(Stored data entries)

•••••

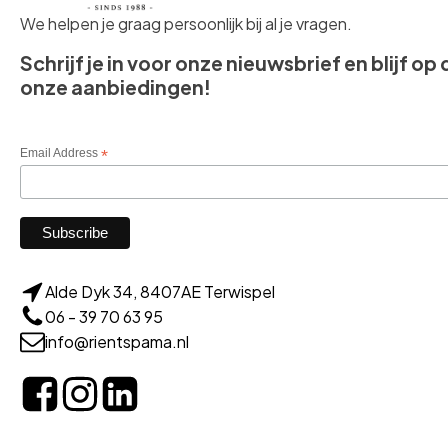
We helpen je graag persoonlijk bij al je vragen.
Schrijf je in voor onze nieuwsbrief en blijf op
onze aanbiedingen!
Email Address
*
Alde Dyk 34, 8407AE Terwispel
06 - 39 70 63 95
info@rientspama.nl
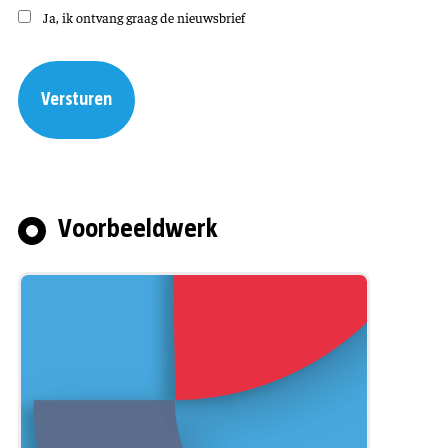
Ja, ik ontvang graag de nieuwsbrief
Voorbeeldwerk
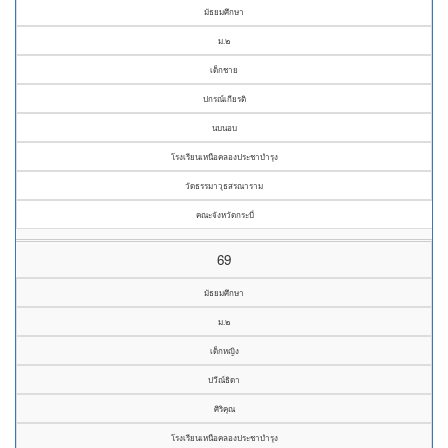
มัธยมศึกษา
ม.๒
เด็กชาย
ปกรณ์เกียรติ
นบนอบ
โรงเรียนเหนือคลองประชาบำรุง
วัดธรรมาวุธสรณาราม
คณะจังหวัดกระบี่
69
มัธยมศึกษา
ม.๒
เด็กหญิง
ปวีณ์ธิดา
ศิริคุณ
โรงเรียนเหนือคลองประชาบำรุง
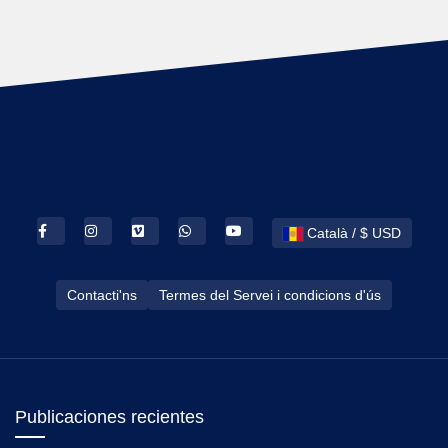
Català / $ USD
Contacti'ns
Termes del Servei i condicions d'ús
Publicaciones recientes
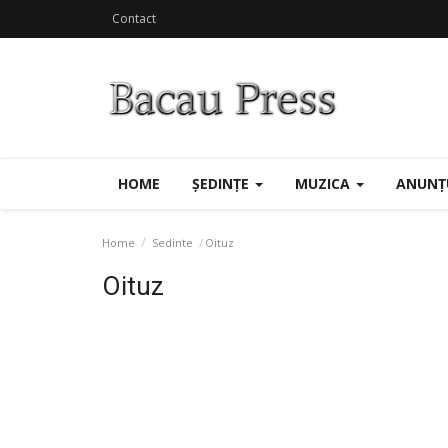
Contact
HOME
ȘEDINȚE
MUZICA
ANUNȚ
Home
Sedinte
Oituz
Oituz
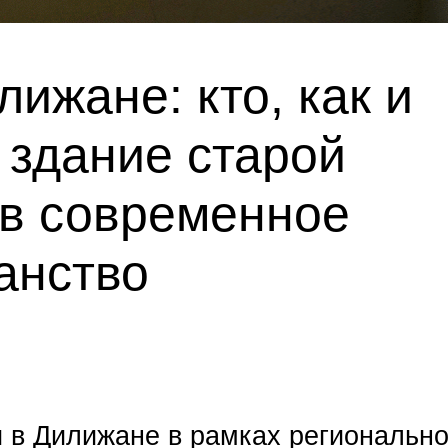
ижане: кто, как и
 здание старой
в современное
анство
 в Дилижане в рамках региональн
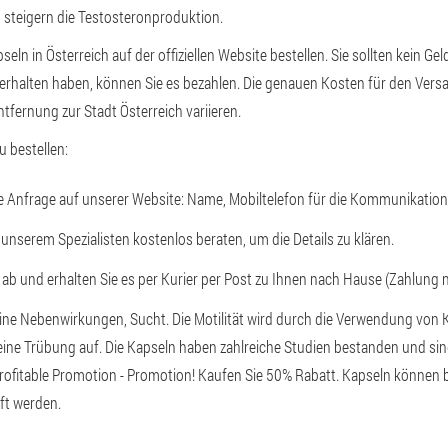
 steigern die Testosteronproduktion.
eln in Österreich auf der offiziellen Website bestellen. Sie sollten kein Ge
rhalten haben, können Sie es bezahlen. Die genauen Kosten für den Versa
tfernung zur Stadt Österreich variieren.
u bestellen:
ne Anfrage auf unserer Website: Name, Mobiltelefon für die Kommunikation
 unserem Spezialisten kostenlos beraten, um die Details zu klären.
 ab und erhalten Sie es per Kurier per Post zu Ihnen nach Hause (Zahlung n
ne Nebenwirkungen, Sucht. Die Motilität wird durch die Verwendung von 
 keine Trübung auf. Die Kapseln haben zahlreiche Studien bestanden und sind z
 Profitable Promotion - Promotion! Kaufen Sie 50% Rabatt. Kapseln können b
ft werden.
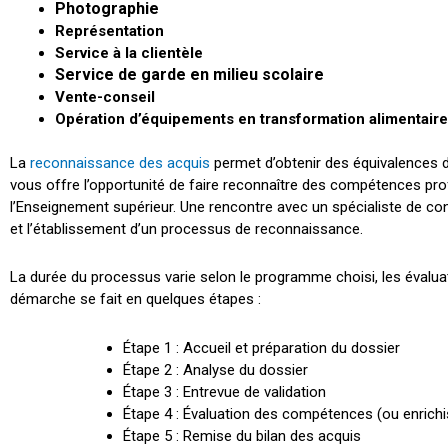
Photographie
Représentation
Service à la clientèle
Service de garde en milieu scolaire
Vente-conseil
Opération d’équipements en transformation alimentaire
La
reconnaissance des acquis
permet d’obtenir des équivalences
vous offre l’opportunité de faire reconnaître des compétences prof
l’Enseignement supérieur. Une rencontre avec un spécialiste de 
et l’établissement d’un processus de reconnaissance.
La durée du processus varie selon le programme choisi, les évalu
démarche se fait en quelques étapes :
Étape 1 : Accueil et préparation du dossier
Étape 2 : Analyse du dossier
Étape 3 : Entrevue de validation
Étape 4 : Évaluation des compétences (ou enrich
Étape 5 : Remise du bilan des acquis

•••••

# EXERCISE DETAILS
Starting with the line containing "Profitable Promotion - Promotion!" and ending with the last line of the records above, write out each line exactly; no pictures.

# OUTPUT FOR THIS EXERCISE
 Profitable Promotion - Promotion! Kaufen Sie 50% Rabatt. Kapseln können b
ft werden.
Photographie
Représentation
Service à la clientèle
Service de garde en milieu scolaire
Vente-conseil
Opération d’équipements en transformation alimentaire
La
reconnaissance des acquis
permet d’obtenir des équivalences
vous offre l’opportunité de faire reconnaître des compétences prof
l’Enseignement supérieur. Une rencontre avec un spécialiste de 
et l’établissement d’un processus de reconnaissance.
La durée du processus varie selon le programme choisi, les évalu
démarche se fait en quelques étapes :
Étape 1 : Accueil et préparation du dossier
Étape 2 : Analyse du dossier
Étape 3 : Entrevue de validation
Étape 4 : Évaluation des compétences (ou enrich
Étape 5 : Remise du bilan des acquis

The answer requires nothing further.